With 2022 fast approaching, we are getting down to the final few posts before the annual year-end review. It’s no secret that the first few months of next year will still be heavy with 2021 photos as we continue fully documenting the year’s projects and events – our climate limits car season to about half of the year so building up a stockpile of photos and video is a necessity for steady content year-round – but there are a few posts I wish to have go live prior to the calendar changeover. One of those is today’s, as it shows what was Yolanda’s last major update to her ST for 2021.
Over the years there have of course been times we carried out installs on her car in my garage, but for the times when the work didn’t happen here Yolanda has always been great about capturing photos along the way so that the process could be shared on the site regardless. This install was one of those instances so following the completion she sent over what she had captured to accompany the photos that I was set to take the next time I saw her car.

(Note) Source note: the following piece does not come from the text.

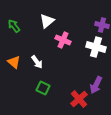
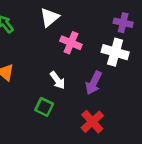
white arrow: (37, 62) -> (58, 80), moved
purple arrow: (96, 85) -> (94, 83), moved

One thing Yolanda clearly isn’t shy about adding to her ST is carbon fiber. The weave is showing up in more and more places, but without a doubt this is the most significant and eye-catching part of the collection: a custom-made carbon fiber and leather steering wheel from Big 6ix Industries.
The odd Mk3 owner goes the aftermarket wheel route with a completely new wheel and quick release setup but beyond giving up the airbag you’ll also lose out on all of the controls integrated into the stock wheel, and unless you relocate the buttons from the left spoke specifically you’ll also completely lose the ability to control the instrument panel’s built-in display and all of its screens. For that, most owners changing up their steering wheels go with an offering built around an OEM base, and this is exactly that.
Interestingly, the specific base used in the construction of Yolanda’s wheel was reportedly a Japanese market piece, so mad JDM points and all that. Over that base, carbon fiber was used for the top and bottom sections of the rim while the sides were upholstered in perforated leather similar to the OEM ST wheel, though with a completely different shape. Finally, some blue stitching was used to hold everything together.
With the new wheel unboxed and ready to go, it was time to take the original wheel off to get the swap underway. The upper shroud was removed, connections unplugged, and central nut undone.
Little explodey bag of safety, removed from the stock wheel. Pro tip when you’re dealing with airbags: don’t leave them like this (always set them face up) but this is so you can see how the buttons and such attach to this central cover. You’ll note that only the two circular button packs are affixed to this…
…because the buttons for cruise control (left) and phone (or radio in other models, right), meanwhile, attach to the wheel itself. This side-by-side shows how much more sculpture there is to the new wheel’s grips, and highlights the slight flat-bottom design as well. One nice touch is that there’s still an ST logo on the bottom, though just the lettering instead of the full plate that the OEM wheels have.
The new wheel going on, with the wiring being fed though from the column.
With the wheel bolted back on, electrical connections done up, and the central airbag/switch housing popped back in place, the shroud could go back on and this install was complete!
Yolanda included a couple of detail shots as well for good measure.
With the install now dealt with and her photos in my inbox, fast-forward to one of the Tuner Tailgate meets and I was able to not only see (and feel) the wheel for myself but grab these final photos as well. Talk about a change! With all of the other weave on display around the interior this wheel fits right in and really helps it stand out against the other local Mk3s’ interiors.
The little centering marker is a nice touch as well, and being red (the ST accent colour) it ties in with little details like the cluster’s needles.
There’s no avoiding the fact that this was clearly one of the more expensive updates to the car given the materials and labour in its construction, but it is easily one of the most significant and eye-catching as well. Despite this addition though, the itch still hasn’t been scratched and I know for a fact that Yolanda has yet more carbon fiber en route for 2022. Hopefully schedules will allow for that to be one of the season’s first installs in my garage!